Saying that you respect someone is far less unwieldy than saying “I respect qualities X, Y, and Z that the person has; and they don’t have any sufficently negative ones that I need to express qualified respect of the ‘I have to respect his dedication; but not his goals’ flavor”; but it’s arguably what you mean. If people were just respected because they are respectable, you end up meaning basically nothing by it.
That said, there do seem to be several different flavors of things you can respect:
You can respect properties that are seen as desireable; but not ‘good’ in a moral sense(eg. you can respect somebody’s knowledge of mathematics or a program’s stability). You can also respect good-in-a-moral-sense attributes, but only when moral agents possess them. Finally, the oddball category is respecting ends in the sense of viewing them as desirable and being moved to advance them(like “human rights”).
In the first two cases, people become respectable by the fairly obvious means of possessing qualities that are respected. If their overall collection of qualities is good enough, you can just say that you ‘respect them’ without further qualification; if they are a mixed bag you usually make sure to qualify your statement “Fred Phelps is a terrible person; but I have to respect his willingness to stick to his principles even when it alienates potential allies.”

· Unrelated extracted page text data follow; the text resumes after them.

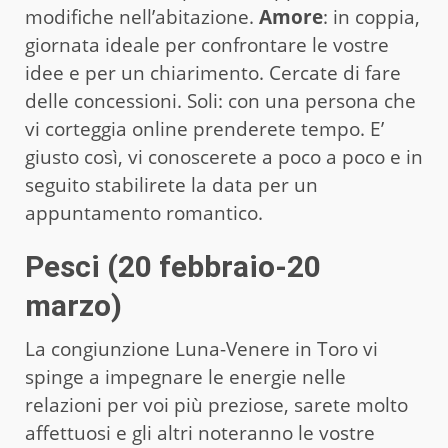
modifiche nell’abitazione.
Amore
: in coppia,
giornata ideale per confrontare le vostre
idee e per un chiarimento. Cercate di fare
delle concessioni. Soli: con una persona che
vi corteggia online prenderete tempo. E’
giusto così, vi conoscerete a poco a poco e in
seguito stabilirete la data per un
appuntamento romantico.
Pesci (20 febbraio-20
marzo)
La congiunzione Luna-Venere in Toro vi
spinge a impegnare le energie nelle
relazioni per voi più preziose, sarete molto
affettuosi e gli altri noteranno le vostre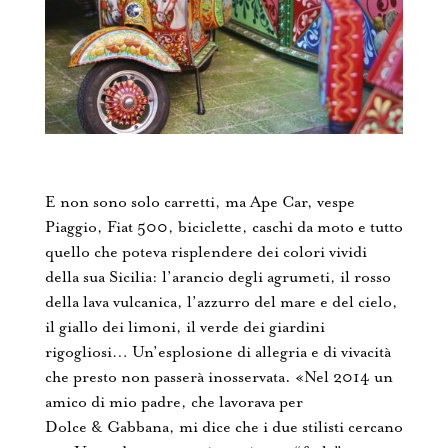
E non sono solo carretti, ma Ape Car, vespe
Piaggio, Fiat 500, biciclette, caschi da moto e tutto
quello che poteva risplendere dei colori vividi
della sua Sicilia: l’arancio degli agrumeti, il rosso
della lava vulcanica, l’azzurro del mare e del cielo,
il giallo dei limoni, il verde dei giardini
rigogliosi… Un’esplosione di allegria e di vivacità
che presto non passerà inosservata. «Nel 2014 un
amico di mio padre, che lavorava per
Dolce & Gabbana, mi dice che i due stilisti cercano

In the last case, that flavor of respect arguably never inheres to people at all; but it may compel you to act toward them in certain ways, or at least express a wish for them to be treated in certain ways. If I respect rule of law, refraining from dishing out vigilante justice is something I do in deference to my belief that rule of law is a desirable goal; not because of any flavor of respect I have for specific people.

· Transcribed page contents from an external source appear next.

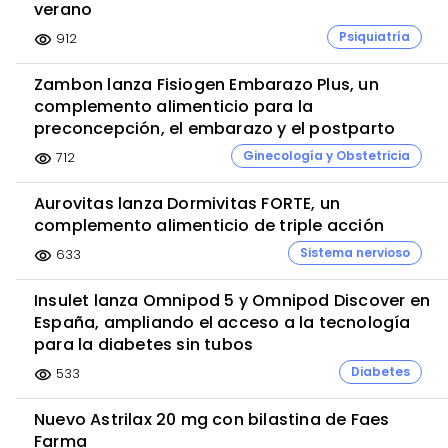
verano
Psiquiatría
912
visibility
Zambon lanza Fisiogen Embarazo Plus, un
complemento alimenticio para la
preconcepción, el embarazo y el postparto
Ginecología y Obstetricia
712
visibility
Aurovitas lanza Dormivitas FORTE, un
complemento alimenticio de triple acción
Sistema nervioso
633
visibility
Insulet lanza Omnipod 5 y Omnipod Discover en
España, ampliando el acceso a la tecnología
para la diabetes sin tubos
Diabetes
533
visibility
Nuevo Astrilax 20 mg con bilastina de Faes
Farma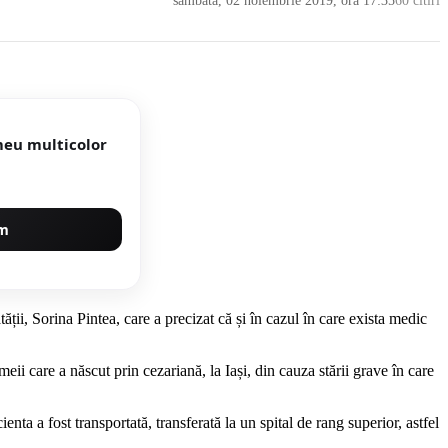
sâmbătă, 02 noiembrie 2019, ora 17:35
60 citiri
meu multicolor
um
ții, Sorina Pintea, care a precizat că și în cazul în care exista medic
ii care a născut prin cezariană, la Iași, din cauza stării grave în care
nta a fost transportată, transferată la un spital de rang superior, astfel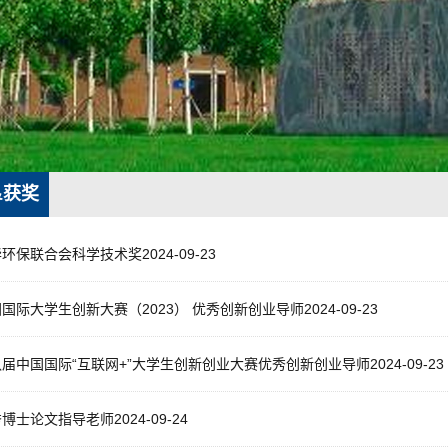
&获奖
环保联合会科学技术奖2024-09-23
国际大学生创新大赛（2023） 优秀创新创业导师2024-09-23
届中国国际“互联网+”大学生创新创业大赛优秀创新创业导师2024-09-23
博士论文指导老师2024-09-24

As for what people who demand respect or flip out because they are being ‘disrespected’; I’ve never been all that sold on the coherence of the idea. Some of them simply seem to be dressing up a demand for obedience or a certain amount of grovelling in nicer sounding language. “Respect” sounds so much nicer and more reasonable than “endure your position beneath me on the dominance hierarchy”; and making your demands sound like something that any decent and reasonable person would agree to is a classic negotiating tactic. Believing your own lies just makes you extra sincere about it.
The somewhat more sympathetic(sometimes accurate, sometimes not; but at least not pure sophistry) demanders of ‘respect’ are the ones who are advancing an argument either about the actual distribution of qualities we both agree are respectable(eg. we both respect diligence and hard work; but the janitor believes that I have no clue how much diligence and hard work go into cleaning the office between when I leave in the evening and when I return in the morning, so I do not give him adequate credit for the virtue he does possess) or about what qualities and ends ought to be respected(as in the perennial spat between people who respect your right to hold your beliefs and people who demand that their beliefs be respected because they take them really seriously).